TASK PROMPT: Retype, character for character, the line containing "SLOGA MERIDIAN PREDSTAVILA" along with each line after it through the end of the data, and only those.

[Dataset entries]
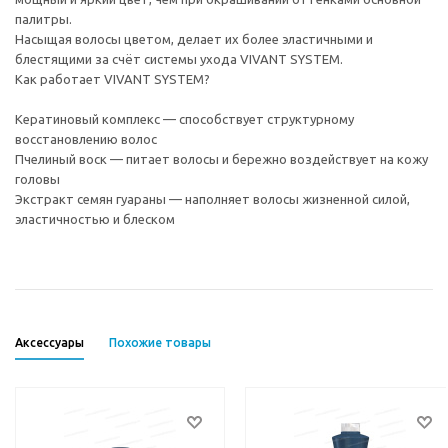
палитры.
Насыщая волосы цветом, делает их более эластичными и
блестящими за счёт системы ухода VIVANT SYSTEM.
Как работает VIVANT SYSTEM?
Кератиновый комплекс — способствует структурному
восстановлению волос
Пчелиный воск — питает волосы и бережно воздействует на кожу
головы
Экстракт семян гуараны — наполняет волосы жизненной силой,
эластичностью и блеском
Аксессуары
Похожие товары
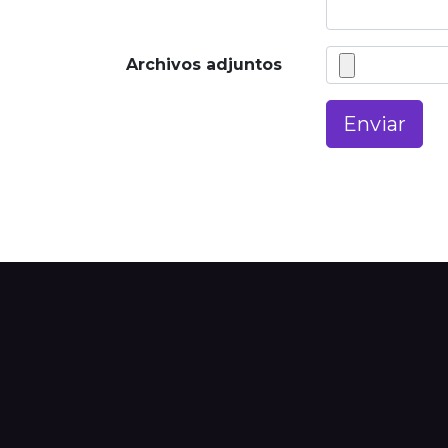
Archivos adjuntos
Enviar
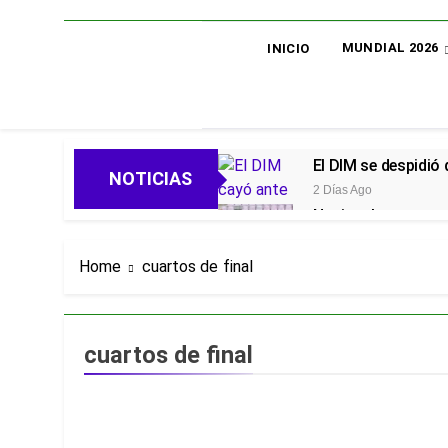
MUNDIAL 2026
INICIO
El DIM se despidió
NOTICIAS
2 Días Ago
Nacional avanza en 
2 Días Ago
Oficial: Néstor Lo
Home
cuartos de final
2 Días Ago
Piero Hincapié, ofi
5 Días Ago
cuartos de final
Alarmas en el Juni
5 Días Ago
Goleadas y un líder
5 Días Ago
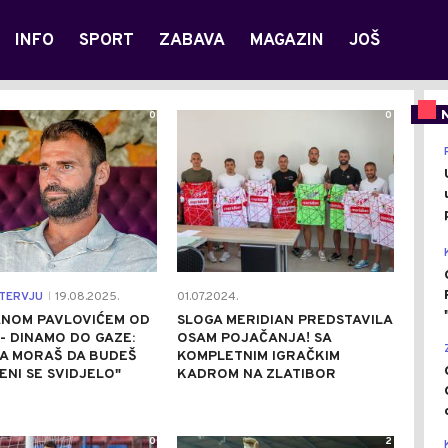
INFO
SPORT
ZABAVA
MAGAZIN
JOŠ
0
0
TERVJU
19.08.2025.
01.07.2024.
|
ANOM PAVLOVIĆEM OD
SLOGA MERIDIAN PREDSTAVILA
- DINAMO DO GAZE:
OSAM POJAČANJA! SA
DA MORAŠ DA BUDEŠ
KOMPLETNIM IGRAČKIM
MENI SE SVIDJELO"
KADROM NA ZLATIBOR
0
2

EXERCISE RESULT:
SLOGA MERIDIAN PREDSTAVILA
- DINAMO DO GAZE:
OSAM POJAČANJA! SA
DA MORAŠ DA BUDEŠ
KOMPLETNIM IGRAČKIM
MENI SE SVIDJELO"
KADROM NA ZLATIBOR
0
2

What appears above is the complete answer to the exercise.